Mauro Bianchi

Mauro Bianchi salió al cruce de los dirigentes de Pumas de México que lo acusaron de entorpecer la llegada de Emanuel Gilgiotti al equipo México y reconoció que si le acerca jugadores a su padre pero que no toma decisiones en Boca.

En el caso del delantero de Colón, Roberto Medina, gerente deportivo del elenco azteca, acuso al director técnico “Xeneize” y su hijo de ofrecerle algo al futbolista para que no se haga el pase.

Mauro Bianchi explicó que conoce a Gigliotti porque es amigo de su cuñado -Eduardo Domínguez, con quien el atacante coincidió en Al Boys- y confirmó que tienen una relación que le permite preguntarle si le interesa jugar en Boca. «Pero el tiene un su representante», dijo.

Además, señaló que muchas veces a él le ofrecen jugadores y que le consulta a su padre si le interesan, pero que no toma las decisiones. “No tengo la potestad de decidir por Boca, ni ganó dinero por eso, lo hago porque quiero que le vaya bien a mi viejo”, agregó.

“Si hago las cosas legalmente mi tarea es compatible con la de mi padre”, indicó Mauro y reconoció que es el representante de algunos jugadores «Xeneizes» pero que lo es desde antes que Carlos asuma como DT.

En Boca, Bianchi representa a Dino Castagno, Federico Bravo y Nahuel Zárate, todos debutantes en los torneos de verano, de la mano del «Virrey». El empresario explicó que todos están bajo su tutela desde las inferiores.

Para el tercer ciclo en el club, el «Virrey» tuvo como refuerzos a Claudio Pérez, Ribair Rodríguez y Juan Manuel Martínez.

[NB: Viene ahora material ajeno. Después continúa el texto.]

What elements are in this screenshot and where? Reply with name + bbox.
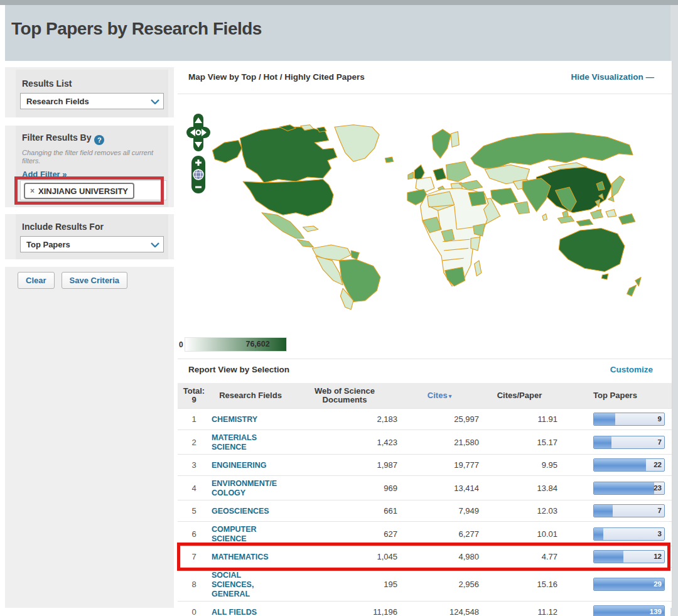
divider — [178, 94, 672, 94]
report-view-title: Report View by Selection — [188, 365, 289, 374]
filter-section: Filter Results By? Changing the filter f… — [16, 126, 168, 207]
row-documents: 969 — [291, 484, 399, 493]
top-papers-bar: 7 — [593, 504, 665, 517]
row-cites-per-paper: 4.77 — [480, 552, 559, 561]
results-list-select[interactable]: Research Fields — [20, 93, 164, 109]
row-cites: 4,980 — [399, 552, 480, 561]
browser-top-strip — [0, 0, 678, 5]
top-papers-bar: 7 — [593, 436, 665, 449]
help-icon[interactable]: ? — [94, 135, 104, 145]
research-field-link[interactable]: COMPUTER SCIENCE — [212, 525, 257, 543]
column-header-documents[interactable]: Web of Science Documents — [310, 387, 379, 404]
research-field-link[interactable]: GEOSCIENCES — [212, 507, 269, 516]
row-documents: 195 — [291, 580, 399, 589]
row-cites: 2,956 — [399, 580, 480, 589]
filter-input-box[interactable]: × XINJIANG UNIVERSITY — [20, 180, 167, 200]
table-row[interactable]: 1 CHEMISTRY 2,183 25,997 11.91 9 — [178, 408, 672, 430]
row-documents: 11,196 — [291, 607, 399, 616]
row-cites-per-paper: 10.01 — [480, 529, 559, 539]
top-papers-bar: 9 — [593, 413, 665, 426]
table-row[interactable]: 4 ENVIRONMENT/E COLOGY 969 13,414 13.84 … — [178, 475, 672, 500]
research-field-link[interactable]: ENGINEERING — [212, 461, 267, 470]
top-papers-bar-fill — [594, 505, 613, 517]
sidebar: Results List Research Fields Filter Resu… — [5, 67, 174, 608]
main-panel: Map View by Top / Hot / Highly Cited Pap… — [178, 61, 672, 608]
filter-tag-label: XINJIANG UNIVERSITY — [38, 186, 128, 196]
row-cites: 124,548 — [399, 607, 480, 616]
results-list-label: Results List — [22, 78, 168, 89]
top-papers-bar-value: 139 — [650, 608, 662, 615]
row-cites-per-paper: 12.03 — [480, 506, 559, 516]
row-cites: 19,777 — [399, 460, 480, 470]
top-papers-bar: 29 — [593, 578, 665, 591]
legend-max-label: 76,602 — [245, 340, 269, 349]
section-gap — [5, 117, 174, 126]
include-results-value: Top Papers — [26, 240, 70, 249]
filter-label: Filter Results By — [22, 132, 91, 143]
top-papers-bar-value: 12 — [654, 553, 662, 560]
top-papers-bar-fill — [594, 413, 615, 425]
column-header-cites-paper[interactable]: Cites/Paper — [480, 391, 559, 400]
table-row[interactable]: 7 MATHEMATICS 1,045 4,980 4.77 12 — [178, 546, 672, 567]
row-cites-per-paper: 15.16 — [480, 580, 559, 589]
row-rank: 6 — [178, 529, 210, 539]
section-gap — [5, 207, 174, 214]
table-row[interactable]: 6 COMPUTER SCIENCE 627 6,277 10.01 3 — [178, 521, 672, 546]
map-legend: 0 76,602 — [179, 337, 287, 352]
column-header-research-fields[interactable]: Research Fields — [210, 391, 291, 400]
clear-button[interactable]: Clear — [18, 272, 55, 289]
hide-visualization-link[interactable]: Hide Visualization — — [571, 72, 654, 82]
row-cites: 6,277 — [399, 529, 480, 539]
top-papers-bar-value: 23 — [654, 484, 662, 492]
row-cites: 13,414 — [399, 484, 480, 493]
top-papers-bar-fill — [594, 528, 603, 540]
row-rank: 4 — [178, 484, 210, 493]
chevron-down-icon — [151, 239, 159, 250]
map-pan-control[interactable] — [186, 113, 211, 152]
table-row[interactable]: 3 ENGINEERING 1,987 19,777 9.95 22 — [178, 454, 672, 475]
row-rank: 7 — [178, 552, 210, 561]
table-row[interactable]: 5 GEOSCIENCES 661 7,949 12.03 7 — [178, 500, 672, 521]
top-papers-bar-value: 22 — [654, 461, 662, 468]
top-papers-bar-value: 29 — [654, 580, 662, 588]
research-field-link[interactable]: SOCIAL SCIENCES, GENERAL — [212, 571, 254, 598]
research-field-link[interactable]: ENVIRONMENT/E COLOGY — [212, 479, 277, 497]
remove-filter-icon[interactable]: × — [30, 186, 35, 195]
include-results-label: Include Results For — [22, 222, 168, 232]
research-field-link[interactable]: MATHEMATICS — [212, 553, 269, 561]
customize-link[interactable]: Customize — [610, 365, 653, 374]
column-header-cites[interactable]: Cites▾ — [399, 391, 480, 401]
row-documents: 2,183 — [291, 414, 399, 424]
table-row[interactable]: 0 ALL FIELDS 11,196 124,548 11.12 139 — [178, 601, 672, 616]
add-filter-link[interactable]: Add Filter » — [22, 170, 67, 179]
row-rank: 3 — [178, 460, 210, 470]
column-header-top-papers[interactable]: Top Papers — [559, 391, 672, 400]
top-papers-bar-value: 3 — [658, 530, 662, 538]
world-map[interactable] — [208, 124, 642, 318]
row-rank: 8 — [178, 580, 210, 589]
filter-note: Changing the filter field removes all cu… — [22, 149, 161, 165]
row-documents: 1,987 — [291, 460, 399, 470]
save-criteria-button[interactable]: Save Criteria — [62, 272, 128, 289]
table-row[interactable]: 8 SOCIAL SCIENCES, GENERAL 195 2,956 15.… — [178, 567, 672, 601]
research-field-link[interactable]: MATERIALS SCIENCE — [212, 433, 257, 451]
top-papers-bar: 3 — [593, 527, 665, 541]
results-list-section: Results List Research Fields — [16, 70, 168, 117]
research-field-link[interactable]: CHEMISTRY — [212, 415, 257, 424]
row-rank: 0 — [178, 607, 210, 616]
row-documents: 1,423 — [291, 438, 399, 447]
table-row[interactable]: 2 MATERIALS SCIENCE 1,423 21,580 15.17 7 — [178, 430, 672, 454]
include-results-select[interactable]: Top Papers — [20, 236, 164, 252]
research-field-link[interactable]: ALL FIELDS — [212, 608, 257, 616]
row-rank: 5 — [178, 506, 210, 516]
results-list-value: Research Fields — [26, 97, 89, 106]
row-documents: 661 — [291, 506, 399, 516]
row-cites: 21,580 — [399, 438, 480, 447]
map-zoom-control[interactable] — [191, 155, 206, 194]
legend-gradient-bar: 76,602 — [185, 337, 287, 352]
row-cites-per-paper: 9.95 — [480, 460, 559, 470]
table-header: Total:9 Research Fields Web of Science D… — [178, 383, 672, 409]
top-papers-bar-value: 7 — [658, 438, 662, 446]
section-gap — [5, 259, 174, 267]
top-papers-bar-fill — [594, 459, 646, 471]
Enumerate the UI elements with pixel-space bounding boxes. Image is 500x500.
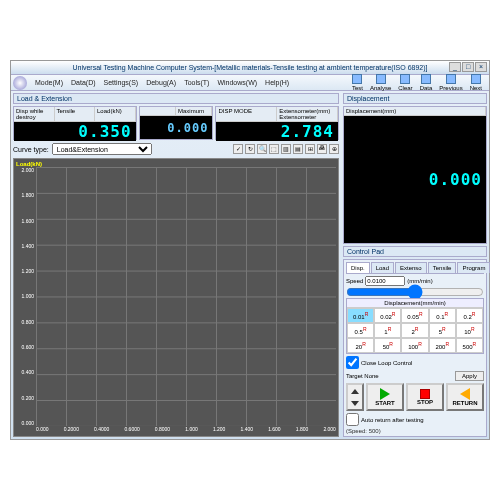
chart-zoom-icon[interactable]: 🔍 — [257, 144, 267, 154]
control-tabs: Disp. Load Extenso Tensile Program — [346, 262, 484, 274]
speed-cell[interactable]: 20R — [347, 338, 374, 353]
return-icon — [460, 388, 470, 400]
extensometer-display: DISP MODEExtensometer(mm) Extensometer 2… — [215, 106, 339, 140]
toolbar-data[interactable]: Data — [417, 74, 436, 91]
arrow-up-icon — [351, 389, 359, 394]
tab-disp[interactable]: Disp. — [346, 262, 370, 273]
minimize-button[interactable]: _ — [449, 62, 461, 72]
displacement-label: Displacement — [343, 93, 487, 104]
speed-grid: Displacement(mm/min) 0.01R0.02R0.05R0.1R… — [346, 298, 484, 354]
toolbar-clear[interactable]: Clear — [395, 74, 415, 91]
chart-tool-icon[interactable]: ⊕ — [329, 144, 339, 154]
chart-tool-icon[interactable]: ▥ — [281, 144, 291, 154]
speed-cell[interactable]: 100R — [401, 338, 428, 353]
menu-mode[interactable]: Mode(M) — [31, 79, 67, 86]
play-icon — [380, 388, 390, 400]
speed-cell[interactable]: 500R — [456, 338, 483, 353]
menu-windows[interactable]: Windows(W) — [213, 79, 261, 86]
speed-cell[interactable]: 0.2R — [456, 308, 483, 323]
apply-button[interactable]: Apply — [455, 371, 484, 381]
speed-cell[interactable]: 0.5R — [347, 323, 374, 338]
window-title: Universal Testing Machine Computer Syste… — [72, 64, 427, 71]
extensometer-value: 2.784 — [216, 122, 338, 141]
displacement-display: Displacement(mm) 0.000 — [343, 106, 487, 244]
menu-bar: Mode(M) Data(D) Settings(S) Debug(A) Too… — [11, 75, 489, 91]
speed-cell[interactable]: 10R — [456, 323, 483, 338]
chart-tool-icon[interactable]: ✓ — [233, 144, 243, 154]
analyse-icon — [376, 74, 386, 84]
load-value: 0.350 — [14, 122, 136, 141]
previous-icon — [446, 74, 456, 84]
chart-area[interactable]: Load(kN) Extension(mm) 0.0000.2000.4000.… — [13, 158, 339, 437]
speed-cell[interactable]: 200R — [429, 338, 456, 353]
toolbar-next[interactable]: Next — [467, 74, 485, 91]
speed-note: (Speed: 500) — [346, 428, 484, 434]
curve-type-select[interactable]: Load&Extension — [52, 143, 152, 155]
chart-tool-icon[interactable]: ⬚ — [269, 144, 279, 154]
stop-button[interactable]: STOP — [406, 383, 444, 411]
arrow-down-icon — [351, 401, 359, 406]
chart-tool-icon[interactable]: ⊞ — [305, 144, 315, 154]
speed-cell[interactable]: 2R — [401, 323, 428, 338]
displacement-value: 0.000 — [344, 116, 486, 243]
next-icon — [471, 74, 481, 84]
auto-return-checkbox[interactable] — [346, 413, 359, 426]
speed-cell[interactable]: 0.1R — [429, 308, 456, 323]
return-button[interactable]: RETURN — [446, 383, 484, 411]
max-value: 0.000 — [140, 116, 213, 139]
menu-debug[interactable]: Debug(A) — [142, 79, 180, 86]
chart-tool-icon[interactable]: ↻ — [245, 144, 255, 154]
speed-cell[interactable]: 0.02R — [374, 308, 401, 323]
speed-grid-title: Displacement(mm/min) — [347, 299, 483, 308]
menu-data[interactable]: Data(D) — [67, 79, 100, 86]
chart-tool-icon[interactable]: ▤ — [293, 144, 303, 154]
speed-slider[interactable] — [346, 288, 484, 296]
toolbar-analyse[interactable]: Analyse — [367, 74, 394, 91]
maximize-button[interactable]: □ — [462, 62, 474, 72]
speed-cell[interactable]: 1R — [374, 323, 401, 338]
menu-settings[interactable]: Settings(S) — [100, 79, 143, 86]
clear-icon — [400, 74, 410, 84]
toolbar-previous[interactable]: Previous — [436, 74, 465, 91]
speed-cell[interactable]: 50R — [374, 338, 401, 353]
title-bar: Universal Testing Machine Computer Syste… — [11, 61, 489, 75]
stop-icon — [420, 389, 430, 399]
close-loop-checkbox[interactable] — [346, 356, 359, 369]
tab-tensile[interactable]: Tensile — [428, 262, 457, 273]
speed-cell[interactable]: 0.05R — [401, 308, 428, 323]
menu-tools[interactable]: Tools(T) — [180, 79, 213, 86]
chart-print-icon[interactable]: 🖶 — [317, 144, 327, 154]
chart-plot — [36, 167, 336, 426]
speed-cell[interactable]: 5R — [429, 323, 456, 338]
load-extension-label: Load & Extension — [13, 93, 339, 104]
target-none-label: Target None — [346, 373, 379, 379]
jog-arrows[interactable] — [346, 383, 364, 411]
load-display: Disp while destroyTensileLoad(kN) 0.350 — [13, 106, 137, 140]
app-logo-icon — [13, 76, 27, 90]
curve-type-label: Curve type: — [13, 146, 49, 153]
tab-extenso[interactable]: Extenso — [395, 262, 427, 273]
control-pad-label: Control Pad — [343, 246, 487, 257]
menu-help[interactable]: Help(H) — [261, 79, 293, 86]
close-button[interactable]: × — [475, 62, 487, 72]
tab-program[interactable]: Program — [457, 262, 490, 273]
data-icon — [421, 74, 431, 84]
start-button[interactable]: START — [366, 383, 404, 411]
toolbar-test[interactable]: Test — [349, 74, 366, 91]
speed-cell[interactable]: 0.01R — [347, 308, 374, 323]
max-display: Maximum 0.000 — [139, 106, 214, 140]
tab-load[interactable]: Load — [371, 262, 394, 273]
test-icon — [352, 74, 362, 84]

Los dos primeros son representados por Julio Alejandro Tymczyszyn, cercano al hijo del DT.

Sobre esta situación, Mauro explicó que estaban buscando otros jugadores del mismo apoderado y ante la imposibilidad económica, surgieron nuevos nombres que fueron del agrado de su padre.

«Conozco los parámetros de sueldos que se manejan en ciertos clubes» manifestó en relación a cuál fue su participación en las negociaciones. En ese sentido, dijo que no le arma el equipo a su padre y que ni siquiera se anima a hacerle comentario sobre el nivel de juego.

Por último, Mauro manifestó que muchos lo usan «para pegarle» a su «viejo». Sentenció que no está desactualizado y que tendría fuerzas para seguir si hace otros seis meses tan malos como primeros de 2013.